§ Exercise
Print the entries in full, word for word, but not the pictures.

[Dataset entries]
————

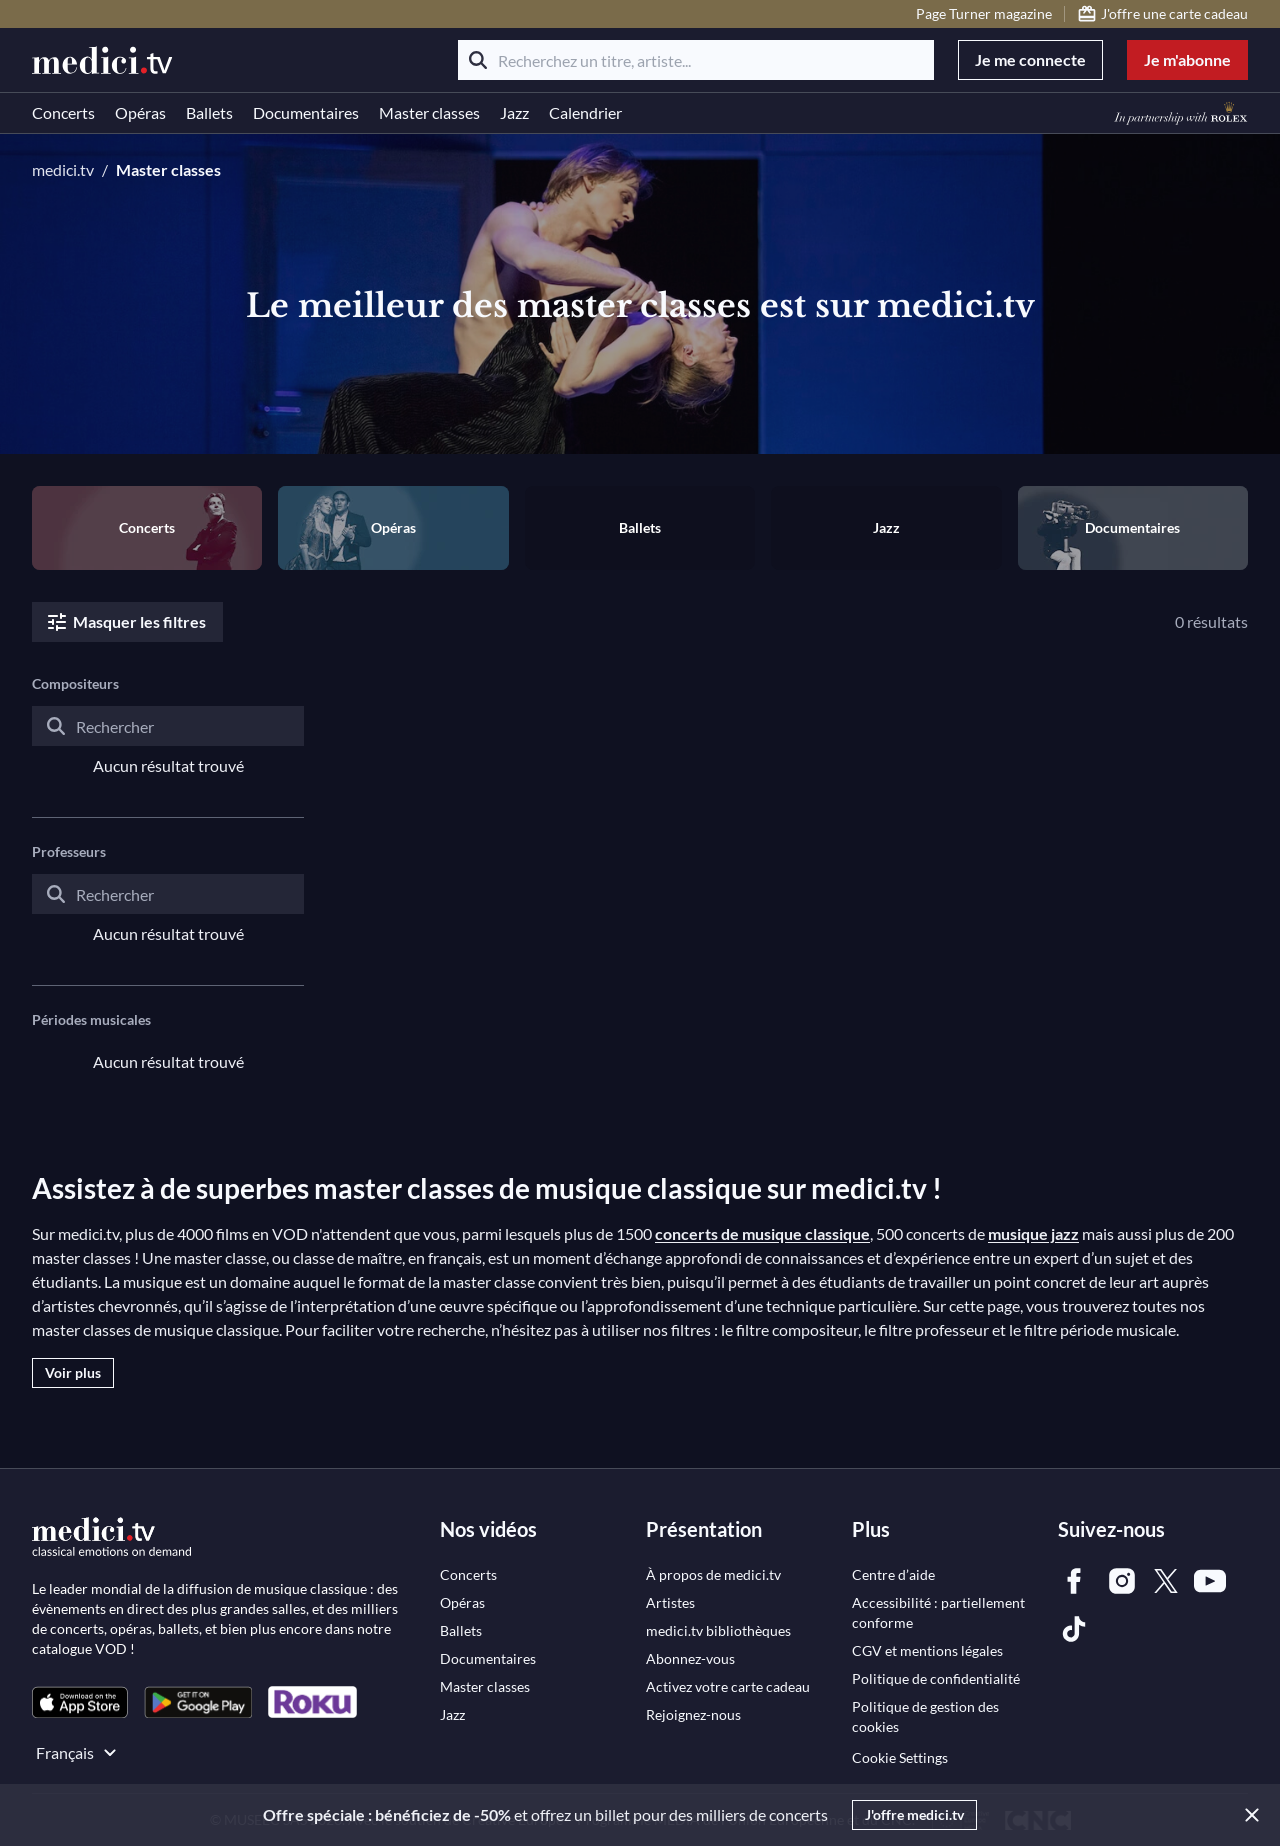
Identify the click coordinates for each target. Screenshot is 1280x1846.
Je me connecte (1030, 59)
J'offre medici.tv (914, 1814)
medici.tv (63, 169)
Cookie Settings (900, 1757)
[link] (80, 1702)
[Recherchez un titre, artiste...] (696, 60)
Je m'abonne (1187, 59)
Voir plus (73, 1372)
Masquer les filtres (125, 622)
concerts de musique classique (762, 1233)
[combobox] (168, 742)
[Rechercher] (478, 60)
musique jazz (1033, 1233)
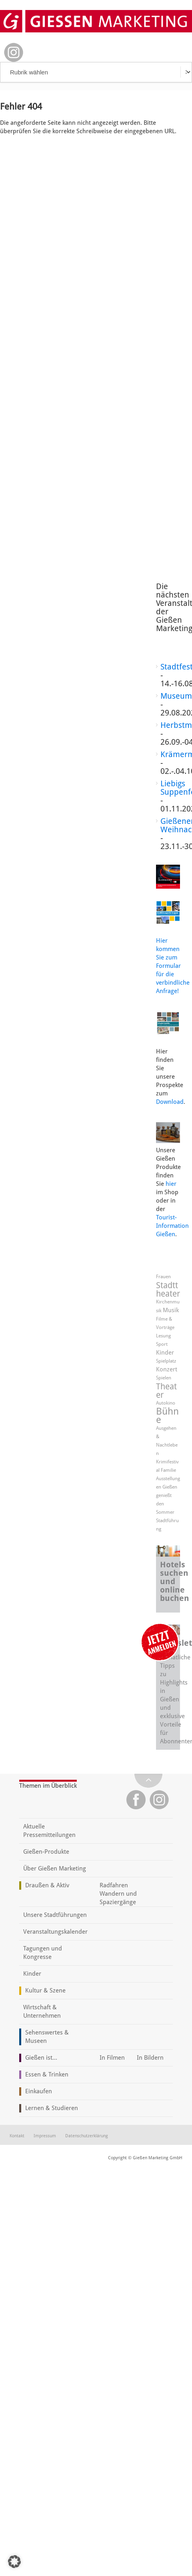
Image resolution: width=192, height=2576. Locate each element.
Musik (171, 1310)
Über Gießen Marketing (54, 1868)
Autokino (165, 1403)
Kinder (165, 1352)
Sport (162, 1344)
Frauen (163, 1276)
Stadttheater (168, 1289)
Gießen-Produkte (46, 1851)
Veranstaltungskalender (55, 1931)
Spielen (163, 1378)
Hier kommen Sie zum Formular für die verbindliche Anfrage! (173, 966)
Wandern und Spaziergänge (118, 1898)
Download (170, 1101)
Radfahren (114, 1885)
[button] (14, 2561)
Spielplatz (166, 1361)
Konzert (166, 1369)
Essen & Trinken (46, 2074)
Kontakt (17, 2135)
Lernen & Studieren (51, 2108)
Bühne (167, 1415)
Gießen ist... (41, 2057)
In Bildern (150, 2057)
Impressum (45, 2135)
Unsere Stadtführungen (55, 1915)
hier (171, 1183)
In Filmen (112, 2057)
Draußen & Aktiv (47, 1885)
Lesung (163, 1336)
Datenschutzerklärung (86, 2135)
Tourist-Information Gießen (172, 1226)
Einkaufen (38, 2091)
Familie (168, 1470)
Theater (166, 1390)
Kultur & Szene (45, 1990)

————

§ Completed exercise
Identify the click coordinates for each target. Screenshot is 1280x1846.
Je me connecte (1030, 59)
J'offre medici.tv (914, 1814)
medici.tv (63, 169)
Cookie Settings (900, 1757)
[link] (80, 1702)
[Recherchez un titre, artiste...] (696, 60)
Je m'abonne (1187, 59)
Voir plus (73, 1372)
Masquer les filtres (125, 622)
concerts de musique classique (762, 1233)
[combobox] (168, 742)
[Rechercher] (478, 60)
musique jazz (1033, 1233)
Image resolution: width=192, height=2576. Locate each element.
Musik (171, 1310)
Über Gießen Marketing (54, 1868)
Autokino (165, 1403)
Kinder (165, 1352)
Sport (162, 1344)
Frauen (163, 1276)
Stadttheater (168, 1289)
Gießen-Produkte (46, 1851)
Veranstaltungskalender (55, 1931)
Spielen (163, 1378)
Hier kommen Sie zum Formular für die verbindliche Anfrage! (173, 966)
Wandern und Spaziergänge (118, 1898)
Download (170, 1101)
Radfahren (114, 1885)
[button] (14, 2561)
Spielplatz (166, 1361)
Konzert (166, 1369)
Essen & Trinken (46, 2074)
Kontakt (17, 2135)
Lernen & Studieren (51, 2108)
Bühne (167, 1415)
Gießen ist... (41, 2057)
In Bildern (150, 2057)
Impressum (45, 2135)
Unsere Stadtführungen (55, 1915)
hier (171, 1183)
In Filmen (112, 2057)
Draußen & Aktiv (47, 1885)
Lesung (163, 1336)
Datenschutzerklärung (86, 2135)
Tourist-Information Gießen (172, 1226)
Einkaufen (38, 2091)
Familie (168, 1470)
Theater (166, 1390)
Kultur & Szene (45, 1990)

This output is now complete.